» **Data excerpts**
+++

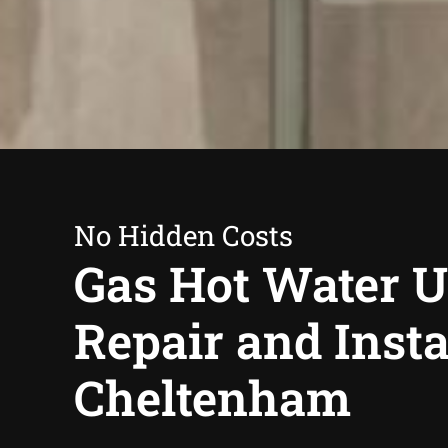
No Hidden Costs
Gas Hot Water U
Repair and Insta
Cheltenham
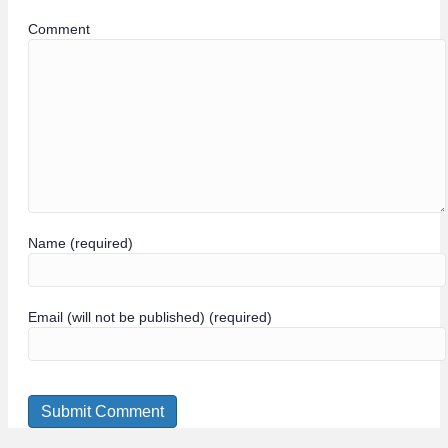
Comment
Name (required)
Email (will not be published) (required)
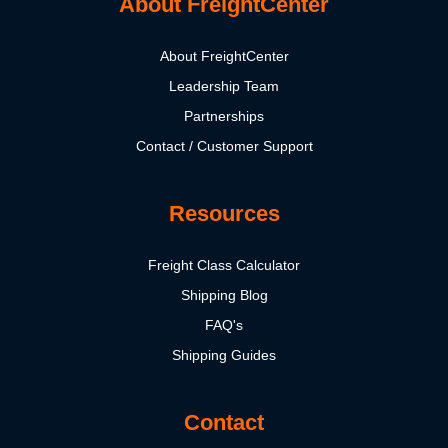
About FreightCenter
About FreightCenter
Leadership Team
Partnerships
Contact / Customer Support
Resources
Freight Class Calculator
Shipping Blog
FAQ's
Shipping Guides
Contact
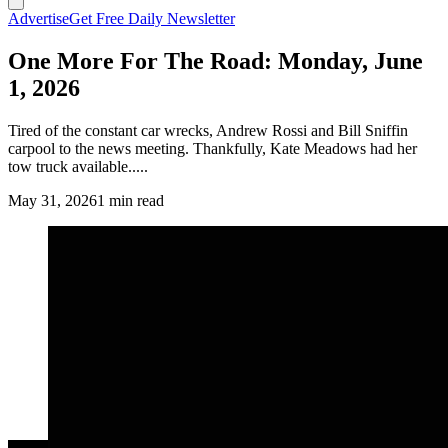
Advertise
Get Free Daily Newsletter
One More For The Road: Monday, June
1, 2026
Tired of the constant car wrecks, Andrew Rossi and Bill Sniffin
carpool to the news meeting. Thankfully, Kate Meadows had her
tow truck available.....
May 31, 2026
1 min read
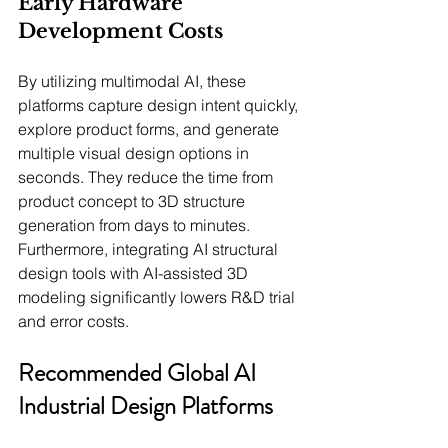
Early Hardware 
Development Costs
By utilizing multimodal AI, these 
platforms capture design intent quickly, 
explore product forms, and generate 
multiple visual design options in 
seconds. They reduce the time from 
product concept to 3D structure 
generation from days to minutes. 
Furthermore, integrating AI structural 
design tools with AI-assisted 3D 
modeling significantly lowers R&D trial 
and error costs.
Recommended Global AI 
Industrial Design Platforms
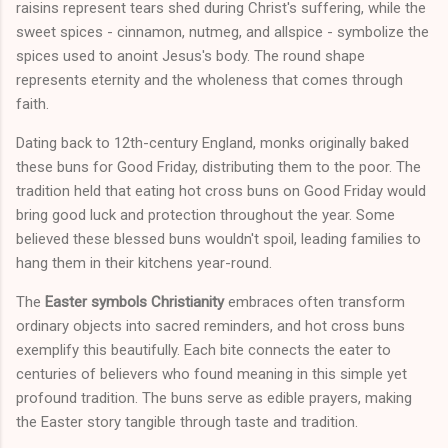
raisins represent tears shed during Christ's suffering, while the
sweet spices - cinnamon, nutmeg, and allspice - symbolize the
spices used to anoint Jesus's body. The round shape
represents eternity and the wholeness that comes through
faith.
Dating back to 12th-century England, monks originally baked
these buns for Good Friday, distributing them to the poor. The
tradition held that eating hot cross buns on Good Friday would
bring good luck and protection throughout the year. Some
believed these blessed buns wouldn't spoil, leading families to
hang them in their kitchens year-round.
The
Easter symbols Christianity
embraces often transform
ordinary objects into sacred reminders, and hot cross buns
exemplify this beautifully. Each bite connects the eater to
centuries of believers who found meaning in this simple yet
profound tradition. The buns serve as edible prayers, making
the Easter story tangible through taste and tradition.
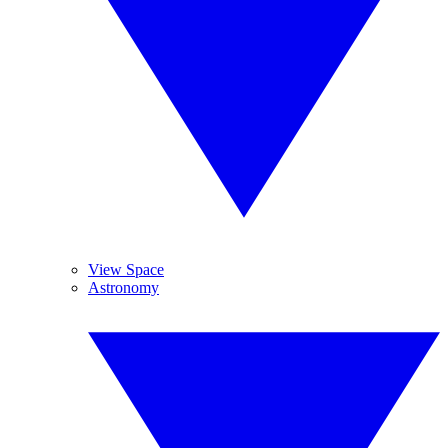
View Space
Astronomy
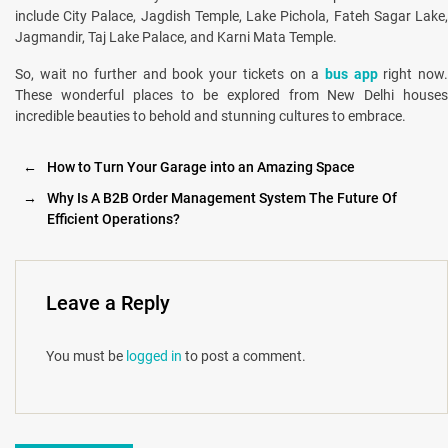
include City Palace, Jagdish Temple, Lake Pichola, Fateh Sagar Lake,
Jagmandir, Taj Lake Palace, and Karni Mata Temple.
So, wait no further and book your tickets on a
bus app
right now
These wonderful places to be explored from New Delhi houses
incredible beauties to behold and stunning cultures to embrace.
←
How to Turn Your Garage into an Amazing Space
→
Why Is A B2B Order Management System The Future Of
Efficient Operations?
Leave a Reply
You must be
logged in
to post a comment.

+++

» **What the exercise asks**
From the line containing "Easter symbols Christianity" through the final line of the records, write out each line exactly, and include no pictures.

» **Answer box**
Easter symbols Christianity
embraces often transform
ordinary objects into sacred reminders, and hot cross buns
exemplify this beautifully. Each bite connects the eater to
centuries of believers who found meaning in this simple yet
profound tradition. The buns serve as edible prayers, making
the Easter story tangible through taste and tradition.
View Space
Astronomy
include City Palace, Jagdish Temple, Lake Pichola, Fateh Sagar Lake,
Jagmandir, Taj Lake Palace, and Karni Mata Temple.
So, wait no further and book your tickets on a
bus app
right now
These wonderful places to be explored from New Delhi houses
incredible beauties to behold and stunning cultures to embrace.
←
How to Turn Your Garage into an Amazing Space
→
Why Is A B2B Order Management System The Future Of
Efficient Operations?
Leave a Reply
You must be
logged in
to post a comment.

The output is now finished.